• Work instruction
Would you copy out each line of the records below that includes the word "caso"?

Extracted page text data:
..............................

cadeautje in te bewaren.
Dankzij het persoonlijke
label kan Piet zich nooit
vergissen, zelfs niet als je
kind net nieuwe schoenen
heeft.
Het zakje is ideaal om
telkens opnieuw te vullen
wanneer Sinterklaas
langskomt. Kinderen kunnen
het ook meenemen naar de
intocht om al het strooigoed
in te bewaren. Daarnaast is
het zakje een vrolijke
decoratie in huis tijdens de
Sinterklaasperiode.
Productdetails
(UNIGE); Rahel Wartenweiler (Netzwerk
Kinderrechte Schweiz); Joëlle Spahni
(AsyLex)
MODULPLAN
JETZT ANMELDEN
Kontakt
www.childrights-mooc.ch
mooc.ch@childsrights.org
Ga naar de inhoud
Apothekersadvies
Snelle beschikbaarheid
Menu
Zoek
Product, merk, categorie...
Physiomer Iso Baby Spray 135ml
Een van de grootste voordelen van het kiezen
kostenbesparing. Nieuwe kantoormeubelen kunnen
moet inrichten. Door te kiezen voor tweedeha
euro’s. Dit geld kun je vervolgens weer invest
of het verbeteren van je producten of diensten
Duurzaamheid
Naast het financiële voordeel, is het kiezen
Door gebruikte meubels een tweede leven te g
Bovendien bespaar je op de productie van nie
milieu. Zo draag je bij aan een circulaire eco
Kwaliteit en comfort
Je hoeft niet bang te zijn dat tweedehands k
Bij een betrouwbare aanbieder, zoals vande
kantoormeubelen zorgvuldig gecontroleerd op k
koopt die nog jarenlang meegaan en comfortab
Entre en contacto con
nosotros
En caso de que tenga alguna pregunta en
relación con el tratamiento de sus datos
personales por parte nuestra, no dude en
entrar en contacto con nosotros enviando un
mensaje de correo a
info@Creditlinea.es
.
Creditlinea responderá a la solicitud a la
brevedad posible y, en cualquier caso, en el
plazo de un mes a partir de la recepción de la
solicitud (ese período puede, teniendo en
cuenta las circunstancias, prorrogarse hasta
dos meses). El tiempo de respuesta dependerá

..............................

• Task solution
En caso de que tenga alguna pregunta en
brevedad posible y, en cualquier caso, en el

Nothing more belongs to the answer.